Building an OS is not the same as configuring one. At the kernel level, you start with a processor and a hardware manual, with no runtime, no library, no framework beneath you. This is what that work actually involves.

Starting at zero

When a processor is powered on, it begins executing instructions from a fixed memory address called the reset vector. What happens at that address is entirely determined by whoever wrote the code there. On a system with an existing OS, a bootloader handles early startup and loads the kernel. When you are building the OS from scratch, you are also writing the bootloader. You are writing the code that must run before any other code can run.

This means there is no standard library. No runtime.

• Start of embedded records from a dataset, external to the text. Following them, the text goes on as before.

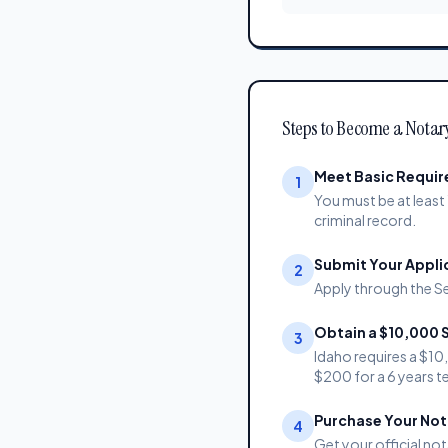
Steps to Become a Notar
Meet Basic Requi
1
You must be at least 
criminal record.
Submit Your Appli
2
Apply through the Se
Obtain a $10,000 
3
Idaho requires a $1
$200 for a 6 years t
Purchase Your Nota
4
Get your official not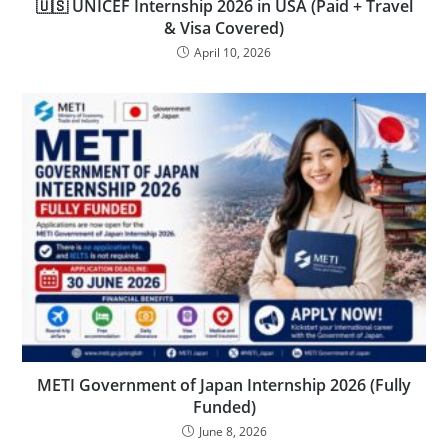
🇺🇸 UNICEF Internship 2026 in USA (Paid + Travel
& Visa Covered)
April 10, 2026
METI Government of Japan Internship 2026 (Fully
Funded)
June 8, 2026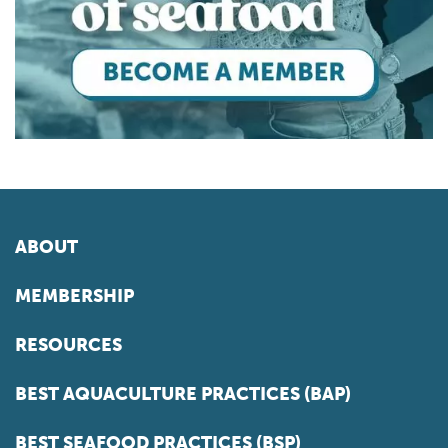
ABOUT
MEMBERSHIP
RESOURCES
BEST AQUACULTURE PRACTICES (BAP)
BEST SEAFOOD PRACTICES (BSP)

No memory allocator, because the allocator is one of the things you are building. No debugging output, because the serial console driver has not been written yet. When something fails in this stage, you find out about it through a JTAG hardware debugger attached directly to the processor's debug port, reading register states in hexadecimal.

This is the daily engineering reality of bare-metal OS development. It is methodical, demanding work, and it is where RedKill's development begins.

The architectural choice: why microkernel

The most consequential design decision in OS development is the kernel architecture. A monolithic kernel runs core OS services in the most privileged CPU execution mode. This includes device drivers, file systems, network stacks, and memory management, all sharing the same privilege level and memory space. It is a proven design with strong performance characteristics, and it is the approach taken by the Linux kernel.

A microkernel keeps only the minimum in privileged mode: address space management, thread scheduling, and inter-process communication. Everything else runs in isolated user-space processes with no shared memory and no direct access to hardware. If a device driver has a bug, it cannot corrupt the kernel, because it has no write access to kernel memory. A compromised component cannot escalate its privileges.

The tradeoff is that all communication between components goes through the kernel's IPC mechanism, which must be designed for minimal latency. Modern microkernel designs have brought IPC latency to the range of hundreds of nanoseconds, which is fast enough for real-time applications.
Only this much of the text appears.